▸ What is expected
The answer must be one number: the count of lines in the data below that include "height".

[Saved data entries]
====
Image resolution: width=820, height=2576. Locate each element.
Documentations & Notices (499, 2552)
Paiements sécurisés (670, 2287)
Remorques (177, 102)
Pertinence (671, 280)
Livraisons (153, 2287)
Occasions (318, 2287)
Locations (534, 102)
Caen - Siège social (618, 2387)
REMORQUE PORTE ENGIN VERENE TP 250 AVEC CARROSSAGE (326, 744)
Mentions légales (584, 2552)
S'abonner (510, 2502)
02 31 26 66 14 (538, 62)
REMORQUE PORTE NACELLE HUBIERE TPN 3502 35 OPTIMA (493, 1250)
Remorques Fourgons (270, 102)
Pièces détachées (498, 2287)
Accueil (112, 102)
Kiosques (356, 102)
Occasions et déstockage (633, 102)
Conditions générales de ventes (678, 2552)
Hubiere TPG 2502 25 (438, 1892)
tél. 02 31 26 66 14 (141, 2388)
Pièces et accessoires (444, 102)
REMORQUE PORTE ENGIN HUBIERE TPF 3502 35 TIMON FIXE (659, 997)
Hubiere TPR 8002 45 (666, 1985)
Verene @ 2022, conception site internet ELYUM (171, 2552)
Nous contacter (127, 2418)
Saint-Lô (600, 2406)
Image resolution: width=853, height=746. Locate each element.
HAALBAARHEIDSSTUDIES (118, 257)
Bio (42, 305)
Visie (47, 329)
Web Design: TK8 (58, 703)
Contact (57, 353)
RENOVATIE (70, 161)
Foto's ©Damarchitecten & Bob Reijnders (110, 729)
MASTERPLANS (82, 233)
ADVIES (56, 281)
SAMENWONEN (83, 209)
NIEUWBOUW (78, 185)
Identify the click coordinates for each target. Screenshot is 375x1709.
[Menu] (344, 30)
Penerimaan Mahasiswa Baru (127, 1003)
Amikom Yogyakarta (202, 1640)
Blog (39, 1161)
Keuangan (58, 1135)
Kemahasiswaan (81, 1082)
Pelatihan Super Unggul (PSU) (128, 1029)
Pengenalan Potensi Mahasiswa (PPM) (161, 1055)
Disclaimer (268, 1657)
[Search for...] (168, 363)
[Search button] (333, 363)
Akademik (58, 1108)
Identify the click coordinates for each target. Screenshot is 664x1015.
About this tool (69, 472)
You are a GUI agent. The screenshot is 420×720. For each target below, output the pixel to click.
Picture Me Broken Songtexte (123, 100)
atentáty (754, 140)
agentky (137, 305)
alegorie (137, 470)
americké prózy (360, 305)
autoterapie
====
▸ Answer box
2